From Checkbox to Conversation: Rethinking Annual Reviews
Oct 30, 2025
Written by Susan Kuepfer
Picture this: It’s November. Your inbox is full of reminders — annual reviews are due. You’re scrambling to find time, your team is anxious, and you’re already exhausted before the first meeting begins.
The problem isn’t the review itself — it’s how we approach it.
Most leaders make the same mistakes year after year. They schedule at the last minute, skip preparation, and mix performance feedback with development conversations. The result? Team members leave feeling unseen, leaders feel drained, and everyone treats it like a box to tick rather than a meaningful conversation.
But what if it could be different? What if annual reviews became one of your most powerful tools for building a high-performing team?
The Shift: From Evaluation to Contracting
So what’s the alternative? Instead of treating reviews as evaluations, think of them as "contracting conversations."
What’s contracting? It’s about designing the working relationship — getting clear on how you want to work together, what you need from each other, and how you’ll navigate the year ahead. Most leaders skip this step entirely. They jump straight to feedback and goal-setting. But without a clear contract about the relationship itself, everything else wobbles.
When you use annual reviews to contract with your team members — to design how you’ll work together — everything changes.

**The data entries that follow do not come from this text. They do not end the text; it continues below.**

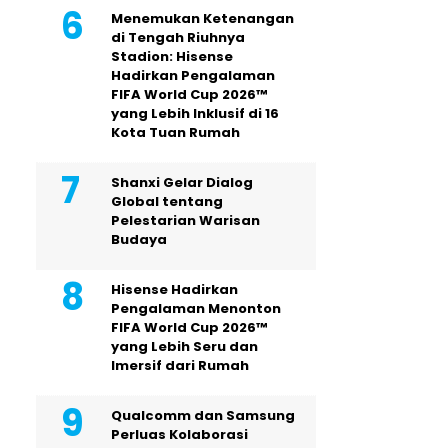
Menemukan Ketenangan
di Tengah Riuhnya
Stadion: Hisense
Hadirkan Pengalaman
FIFA World Cup 2026™
yang Lebih Inklusif di 16
Kota Tuan Rumah
Shanxi Gelar Dialog
Global tentang
Pelestarian Warisan
Budaya
Hisense Hadirkan
Pengalaman Menonton
FIFA World Cup 2026™
yang Lebih Seru dan
Imersif dari Rumah
Qualcomm dan Samsung
Perluas Kolaborasi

(Want to dive deeper into relationship design? Read more about the A.L.I.G.N.™ framework.)
Here are three practical shifts to make it happen.

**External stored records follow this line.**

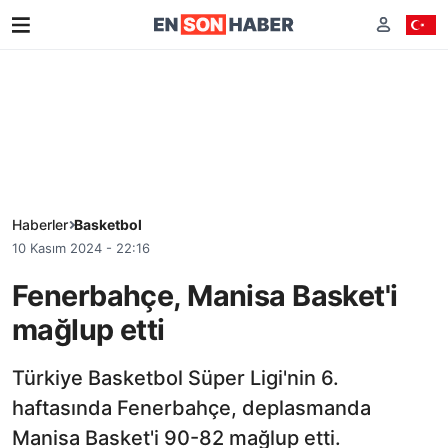
Haberler
Basketbol
10 Kasım 2024 - 22:16
Fenerbahçe, Manisa Basket'i
mağlup etti
Türkiye Basketbol Süper Ligi'nin 6.
haftasında Fenerbahçe, deplasmanda
Manisa Basket'i 90-82 mağlup etti.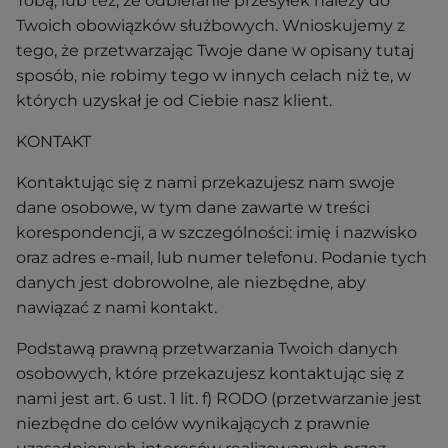
Tobą, lub też, że odbieranie przesyłek należy do
Twoich obowiązków służbowych. Wnioskujemy z
tego, że przetwarzając Twoje dane w opisany tutaj
sposób, nie robimy tego w innych celach niż te, w
których uzyskał je od Ciebie nasz klient.
KONTAKT
Kontaktując się z nami przekazujesz nam swoje
dane osobowe, w tym dane zawarte w treści
korespondencji, a w szczególności: imię i nazwisko
oraz adres e-mail, lub numer telefonu. Podanie tych
danych jest dobrowolne, ale niezbędne, aby
nawiązać z nami kontakt.
Podstawą prawną przetwarzania Twoich danych
osobowych, które przekazujesz kontaktując się z
nami jest art. 6 ust. 1 lit. f) RODO (przetwarzanie jest
niezbędne do celów wynikających z prawnie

Tip 1: Prepare to Design, Not Just Deliver
Common mistake: Spending prep time reviewing performance data and crafting feedback.

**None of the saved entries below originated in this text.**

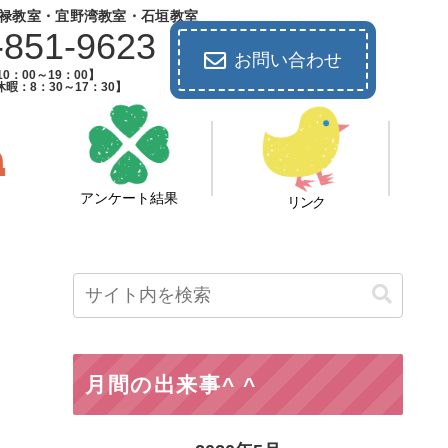
禄教室・宜野湾教室・石垣教室
-851-9623
お問い合わせ
0：00～19：00】
暇：8：30～17：30】
アンケート結果
リンク
月間の出来事^ ^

Better approach: Prepare for a conversation about the relationship, not just a monologue about performance.
Most leaders prepare by gathering evidence: What did this person achieve? Where did they fall short? What feedback do I need to give? That’s necessary — but it’s not enough.
High-performing leaders also ask: How did we work together this year? What worked? What didn’t? What does this person need from me that they’re not getting?
Before the meeting, reflect on these questions:
- What do I know about how this person works best? What don’t I know yet?
- How do we communicate? What helps or hurts our conversations?
- What impact is this person trying to have? Am I helping or hindering?
- What’s our exchange? Am I giving what they need — and are they getting what they need from me?
- What needs to change or continue for us to work better together?
Ask your team members to reflect on the same questions. When you both prepare this way, the conversation shifts — from delivering feedback to co-designing how you’ll work together for the year ahead.
Tip 2: Split Performance from Development
Common mistake: Trying to discuss past performance and future growth in the same conversation.
Better approach: Have two separate conversations — one week apart.
Mixing performance feedback with development planning creates confusion. Imagine spending 30 minutes discussing what someone did well and where they fell short, then immediately asking about their career aspirations. How open do you think they’ll be?
Not very. They’re still processing feedback, wondering how it affects their future.
Split the conversations instead:
Meeting 1: Performance Conversation
- Focus: What happened this year?
- Topics: Results, achievements, gaps
- Outcome: Shared understanding of performance
Meeting 2: Development Conversation (one week later)
- Focus: What’s next?
- Topics: Aspirations, strengths, growth areas, development plan
- Outcome: A contract for growth
When you separate these discussions, people can receive feedback without fear — and be honest about growth without judgment. You create space for both accountability and possibility.
Tip 3: Schedule a Year Ahead
Common mistake: Scrambling to find time weeks before reviews are due.
Better approach: Schedule annual reviews twelve months in advance.
It might sound ambitious, but here’s why it matters: when you schedule reviews at the last minute, you send a message that it’s not important. People feel that. They get anxious and wonder if the conversation will even happen.
When reviews are already blocked in your calendar for next year, it sends a different message: This relationship matters. Your development matters.
How to make it work:
- Schedule two separate meetings — one for performance, one for development
- Block preparation time for both of you
- Share your contracting questions ahead of time
- Ask your team member, “What do you want to focus on in our conversation?”
When you schedule with intention, you create space for real dialogue: not rushed, not squeezed in. Real.
The Paradox
The paradox of leadership is this: the more you try to control performance through evaluation, the less engagement you create. But when you consciously design how you work together, performance follows — built on trust, clarity, and shared purpose.
Annual reviews don’t have to be dreaded. They can be transformative: Prepare to contract. Split performance from development. Schedule a year ahead.
Three simple shifts. One powerful outcome.
You’re not just managing performance — you’re contracting for it.
Start Now

Open your calendar and schedule next year’s reviews. And... don't forget this year's reviews if not scheduled already 😁
Share your contracting questions with your team, and invite them to co-create what’s possible when reviews become real partnerships.
That’s how you turn pain into performance.